Nuevamente interrupción, esperando la respuesta o reacción de otra persona al otro lado del teléfono. Omar volvió a dar las instrucciones.

  • Si, muy bien, así es. Por ejemplo, cuando han descubierto el cargamento de la competencia es porque llegan a las alcabalas y la guardia que no está controlada o es nueva, da golpes con fuerza al camión y uno de los oficiales les pregunta a la mercancía “Epa tienen hambre”? O “Quieren agua”? Y pues los pendejos de adentro gritan “Siiiiiiii” y nada allí mismo se caga la jaula. Nada de eso puede pasar con nosotros Silvano. Así que están advertidos. este negocio no es para pendejos.
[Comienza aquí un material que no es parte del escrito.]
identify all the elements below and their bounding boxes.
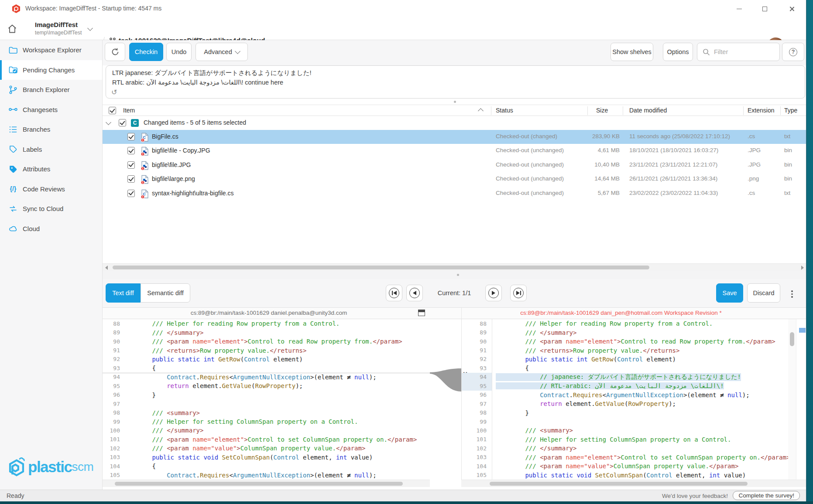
diff-vscrollbar[interactable] — [788, 319, 796, 480]
diff-right-pane[interactable]: 88 /// Helper for reading Row property f… — [461, 319, 788, 480]
table-row[interactable]: bigfile\file.JPGChecked-out (unchanged)1… — [103, 158, 806, 172]
row-checkbox[interactable] — [127, 133, 135, 140]
logo-text: plastic — [28, 458, 72, 476]
file-table-header[interactable]: Item Status Size Date modified Extension… — [103, 105, 806, 116]
scrollbar-thumb[interactable] — [113, 266, 649, 269]
file-type: bin — [784, 175, 806, 182]
sidebar-item-workspace-explorer[interactable]: Workspace Explorer — [0, 40, 102, 60]
line-number: 96 — [462, 391, 492, 399]
home-button[interactable] — [4, 21, 20, 36]
panel-splitter[interactable] — [103, 271, 806, 279]
splitter-grip[interactable] — [457, 274, 459, 276]
desktop-taskbar-edge — [0, 501, 813, 504]
help-button[interactable]: ? — [782, 43, 804, 61]
splitter-grip[interactable] — [454, 101, 456, 103]
close-button[interactable] — [782, 2, 802, 16]
show-shelves-button[interactable]: Show shelves — [611, 43, 653, 61]
scrollbar-thumb[interactable] — [790, 332, 794, 346]
filter-input[interactable] — [714, 48, 771, 55]
line-number: 91 — [462, 346, 492, 354]
sidebar-item-branches[interactable]: Branches — [0, 119, 102, 140]
scrollbar-thumb[interactable] — [490, 482, 748, 486]
code-line: 102 /// <param name="value">ColumnSpan p… — [103, 444, 430, 453]
line-number: 102 — [462, 444, 492, 453]
sidebar-item-label: Branch Explorer — [23, 86, 70, 93]
column-type[interactable]: Type — [784, 107, 797, 114]
refresh-button[interactable] — [105, 43, 125, 61]
table-row[interactable]: CBigFile.csChecked-out (changed)283,90 K… — [103, 130, 806, 144]
tab-text-diff[interactable]: Text diff — [106, 283, 141, 303]
line-number: 103 — [462, 453, 492, 462]
diff-left-pane[interactable]: 88 /// Helper for reading Row property f… — [103, 319, 430, 480]
current-diff-label: Current: 1/1 — [436, 289, 473, 296]
line-number: 88 — [103, 320, 123, 327]
discard-button[interactable]: Discard — [747, 283, 780, 303]
table-row[interactable]: bigfile\file - Copy.JPGChecked-out (unch… — [103, 144, 806, 158]
code-reviews-icon: {/} — [8, 184, 18, 194]
change-marker[interactable] — [799, 328, 806, 333]
last-diff-button[interactable] — [510, 285, 527, 301]
column-date-modified[interactable]: Date modified — [629, 107, 667, 114]
diff-overview-strip[interactable] — [796, 319, 806, 480]
main-toolbar: Checkin Undo Advanced Show shelves Optio… — [103, 40, 806, 65]
column-item[interactable]: Item — [123, 107, 135, 114]
select-all-checkbox[interactable] — [109, 107, 116, 114]
save-button[interactable]: Save — [716, 283, 743, 303]
first-diff-button[interactable] — [386, 285, 402, 301]
maximize-button[interactable] — [755, 2, 775, 16]
table-row[interactable]: bigfile\large.pngChecked-out (unchanged)… — [103, 172, 806, 186]
column-size[interactable]: Size — [596, 107, 608, 114]
diff-menu-button[interactable] — [791, 290, 793, 298]
line-number: 104 — [462, 462, 492, 470]
sidebar-item-attributes[interactable]: Attributes — [0, 159, 102, 179]
column-status[interactable]: Status — [496, 107, 513, 114]
sidebar-item-labels[interactable]: Labels — [0, 140, 102, 160]
complete-survey-button[interactable]: Complete the survey! — [733, 491, 800, 500]
code-line: 99 /// Helper for setting ColumnSpan pro… — [103, 417, 430, 426]
changed-items-group-row[interactable]: C Changed items - 5 of 5 items selected — [103, 116, 806, 130]
undo-button[interactable]: Undo — [166, 43, 192, 61]
advanced-button[interactable]: Advanced — [196, 43, 248, 61]
group-checkbox[interactable] — [119, 119, 126, 126]
file-list-hscrollbar[interactable] — [103, 263, 806, 271]
code-line: 103 /// <param name="element">Control to… — [462, 453, 788, 462]
minimize-icon — [737, 9, 742, 9]
sidebar-item-sync-to-cloud[interactable]: Sync to Cloud — [0, 199, 102, 219]
checkin-comment-box[interactable]: LTR japanese: ダブルバイト言語がサポートされるようになりました! … — [106, 65, 805, 99]
scroll-right-icon[interactable] — [801, 266, 804, 270]
row-checkbox[interactable] — [127, 190, 135, 197]
status-text: Ready — [7, 492, 24, 499]
chevron-down-icon — [87, 25, 93, 31]
minimize-button[interactable] — [729, 2, 749, 16]
row-checkbox[interactable] — [127, 147, 135, 154]
collapse-chevron-icon[interactable] — [106, 119, 111, 125]
right-pane-hscrollbar[interactable] — [461, 480, 806, 487]
sidebar-item-branch-explorer[interactable]: Branch Explorer — [0, 80, 102, 100]
next-diff-button[interactable] — [485, 285, 502, 301]
image-file-icon — [141, 175, 149, 184]
column-extension[interactable]: Extension — [748, 107, 774, 114]
code-line: 88 /// Helper for reading Row property f… — [462, 319, 788, 328]
scrollbar-thumb[interactable] — [115, 482, 403, 486]
workspace-selector[interactable]: ImageDiffTest temp\ImageDiffTest — [24, 18, 99, 39]
tab-semantic-diff[interactable]: Semantic diff — [141, 283, 190, 303]
maximize-pane-icon[interactable] — [418, 310, 425, 316]
sidebar-item-cloud[interactable]: Cloud — [0, 219, 102, 239]
checkin-button[interactable]: Checkin — [129, 43, 163, 61]
previous-diff-button[interactable] — [406, 285, 423, 301]
row-checkbox[interactable] — [127, 161, 135, 169]
scroll-left-icon[interactable] — [105, 266, 108, 270]
comment-history-icon[interactable]: ↺ — [111, 88, 117, 96]
code-line: 90 /// <param name="element">Control to … — [103, 337, 430, 346]
sidebar-item-changesets[interactable]: Changesets — [0, 100, 102, 120]
sidebar-item-code-reviews[interactable]: {/}Code Reviews — [0, 179, 102, 199]
logo-suffix: scm — [72, 460, 93, 474]
code-line: 94 // japanese: ダブルバイト言語がサポートされるようになりました… — [462, 373, 788, 381]
table-row[interactable]: Csyntax-highlight\ultra-bigfile.csChecke… — [103, 187, 806, 201]
window-title: Workspace: ImageDiffTest - Startup time:… — [25, 5, 161, 12]
file-name: bigfile\large.png — [152, 175, 195, 182]
left-pane-hscrollbar[interactable] — [103, 480, 430, 487]
options-button[interactable]: Options — [663, 43, 693, 61]
row-checkbox[interactable] — [127, 175, 135, 183]
sidebar-item-pending-changes[interactable]: Pending Changes — [0, 60, 102, 80]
Andrea sintió miedo de lo que estaba escuchando. Escucho un ruido dentro de la oficina como el movimiento de una silla giratoria y salió corriendo. Cuando subía las escaleras a la casa, se asomó al patio y vio dos camiones tipo cava estacionados. Entró en pánico y aceleró la marcha a la casa con la intención de comentarle a Rosa la conversación, pero cuando abrió la puerta, vio que su hijo Jesus estaba jugando con el enano Julian tirados los dos en el piso, como si fueran niños de la misma edad .
Esperó un momento para enviarle un mensaje de texto a Omar, invitando a que subiera a cenar. Pero no respondió. Así que le dijo a Julian que si quería quedarse a comer con ellos y dijo sin pensarlo dos veces: “pues si, ya yo salí de trabajar y el Padron me dijo que no me necesitaba. Él tiene otra cosas que hacer y se va a ir con el grandulón cuando termine sus afanes”
Andrea se acercó a Rosa y le dijo al oído.

  • Después que Julian se tome la sopa, nos quedamos a hablar con él.